___ Supplied records
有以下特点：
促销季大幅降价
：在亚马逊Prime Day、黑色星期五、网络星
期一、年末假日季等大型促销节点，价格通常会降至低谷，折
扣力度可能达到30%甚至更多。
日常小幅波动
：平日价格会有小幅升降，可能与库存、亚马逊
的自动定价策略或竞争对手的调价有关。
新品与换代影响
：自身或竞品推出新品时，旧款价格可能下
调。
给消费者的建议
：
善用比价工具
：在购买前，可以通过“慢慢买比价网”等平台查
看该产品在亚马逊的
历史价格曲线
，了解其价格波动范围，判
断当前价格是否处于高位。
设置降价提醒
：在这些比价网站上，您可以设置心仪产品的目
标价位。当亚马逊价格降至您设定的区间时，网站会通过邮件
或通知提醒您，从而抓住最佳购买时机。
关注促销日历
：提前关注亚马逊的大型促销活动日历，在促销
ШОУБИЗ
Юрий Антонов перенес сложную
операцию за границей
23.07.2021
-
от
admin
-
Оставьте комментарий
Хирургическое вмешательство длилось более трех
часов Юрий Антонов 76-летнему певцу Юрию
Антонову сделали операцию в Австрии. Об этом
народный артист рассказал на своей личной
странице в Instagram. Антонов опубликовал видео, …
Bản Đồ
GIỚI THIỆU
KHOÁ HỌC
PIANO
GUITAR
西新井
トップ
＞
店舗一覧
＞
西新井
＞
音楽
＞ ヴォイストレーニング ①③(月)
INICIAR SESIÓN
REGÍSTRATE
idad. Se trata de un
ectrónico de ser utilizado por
______
## Your instructions:
Look above for the line with "的自动定价策略或竞争对手的调价有关。" and the line with "Юрий Антонов перенес сложную". Retype those two lines and every line between them exactly, adding nothing.

## Solution:
的自动定价策略或竞争对手的调价有关。
新品与换代影响
：自身或竞品推出新品时，旧款价格可能下
调。
给消费者的建议
：
善用比价工具
：在购买前，可以通过“慢慢买比价网”等平台查
看该产品在亚马逊的
历史价格曲线
，了解其价格波动范围，判
断当前价格是否处于高位。
设置降价提醒
：在这些比价网站上，您可以设置心仪产品的目
标价位。当亚马逊价格降至您设定的区间时，网站会通过邮件
或通知提醒您，从而抓住最佳购买时机。
关注促销日历
：提前关注亚马逊的大型促销活动日历，在促销
ШОУБИЗ
Юрий Антонов перенес сложную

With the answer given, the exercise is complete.